Most of our posts so far have been more of the Travelling and less of the Nerd. Not so with this one. Last weekend I decided to invite some friends over and play a table-top role playing game. Something that, unfortunately, I haven’t had the time or opportunity to do for some time. The holidays usually get in the way of any regular schedule of gaming and, let’s face it, even I would be hard pressed to prioritize gaming ahead of Thanksgiving or Christmas gatherings.

I’ve been looking for something I could run with just a few (in this case, two) players for a while. I really have enjoyed many of the 4th edition D&D games I’ve run or played in the past, but it’s really difficult to do so with less than 3-4 players. And recently, it’s been difficult to coordinate weekend schedules with more than a couple of players at once. I could run something in the White Wolf genre of games, few of them require more than a couple of players, but those games don’t grab me quite as much as fantasy games do. So, I decided on Pathfinder. It builds on the 3.5 D&D rules set and as long as someone can heal and someone can find traps and open locks, you end up only really needing those few characters.

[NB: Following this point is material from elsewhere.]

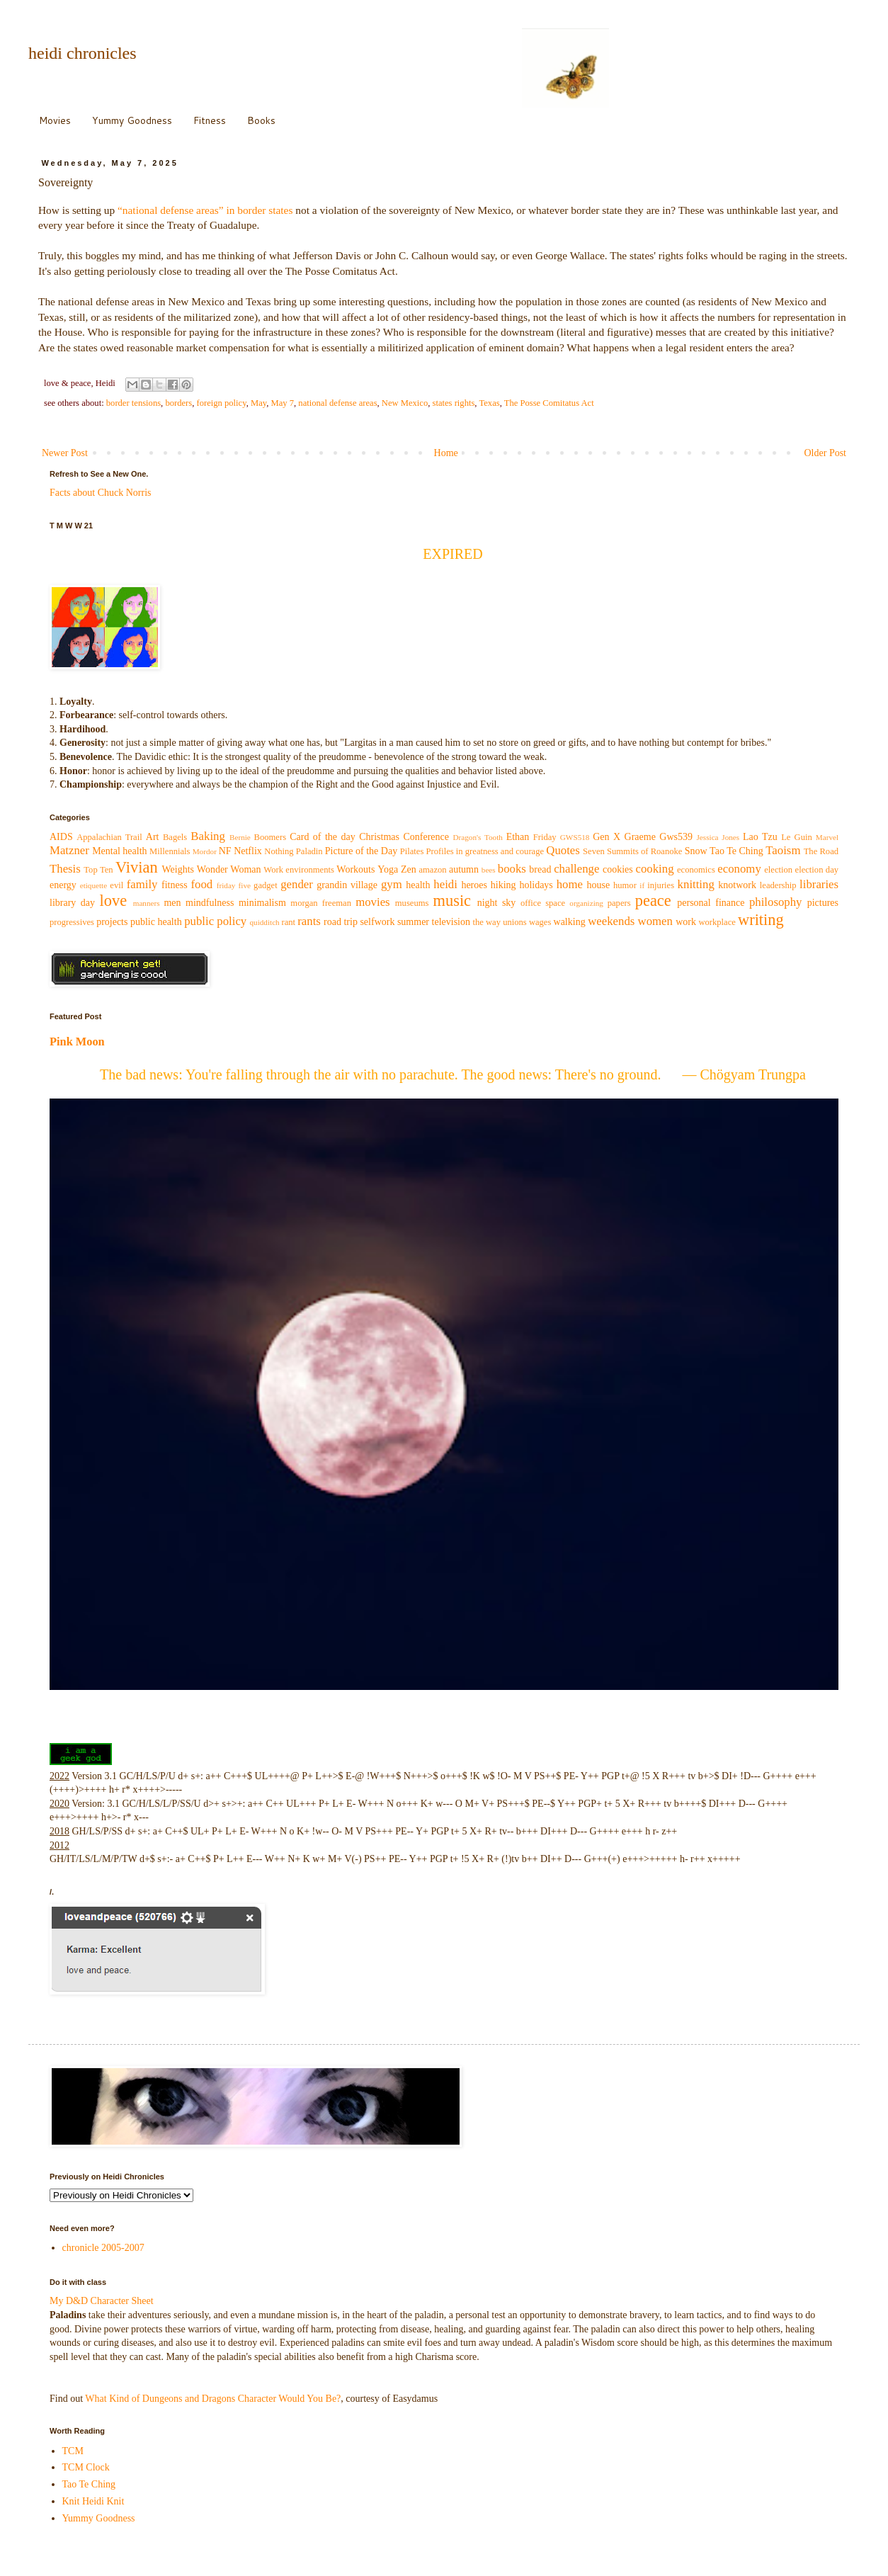 The width and height of the screenshot is (888, 2576). I want to click on Card of the day, so click(322, 837).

Another important factor I wanted to account for was the ability to easily add in new players or allow existing players to temporarily leave the campaign without disrupting the game. I had an idea for a theme for the campaign, but wasn’t exactly certain how to handle players possibly coming and going. I stumbled upon the Pathfinder Society modules, though, and realized this was the perfect solution. Each of these modules assumes that all of the PCs are members of an in-game society called the Pathfinder Society. This group is basically a bunch of adventurers that catalogue their adventures, recover ancient artifacts, and, in general, do the things that adventurers typically do. In the main campaign setting, this group has outposts in all the major cities and there are countless members across the world. So, it’s incredibly easy to justify a new PC showing up in just about any location or one needing to leave to do other work for the society. Of course, this is the basis of how the gaming organization for Pathfinder functions to allow players to easily bring in a character to any of these modules.

I didn’t really like all of the rules presented in the Pathfinder Society rules for character creation and organized events. For instance, each character is supposed to be built using the point buy system, which is fair, definitely, but not very interesting. Also, the Pathfinder Society limits characters to 12th level. None of my players wanted to impose this limitation on their characters and I really wanted to have the option for slightly more powerful characters considering we would start the campaign with only 2 players. Ultimately, we stayed close to the Pathfinder Society creation rules, but with a few things here and there that differed.

Overall, I think the first session went rather well. The players seemed to enjoy themselves and we didn’t have any real kinks with the rules while we were playing. Of course, everyone was just first level so there weren’t a ton of complicated options. The module played really well and it was really easy to run. It was overall well written and I think I may well run several more in the future.

Perhaps I can encourage NerdMom to put up a post describing the game experience from the perspective of a player. Hopefully, it won’t be a very scathing review of my game mastering.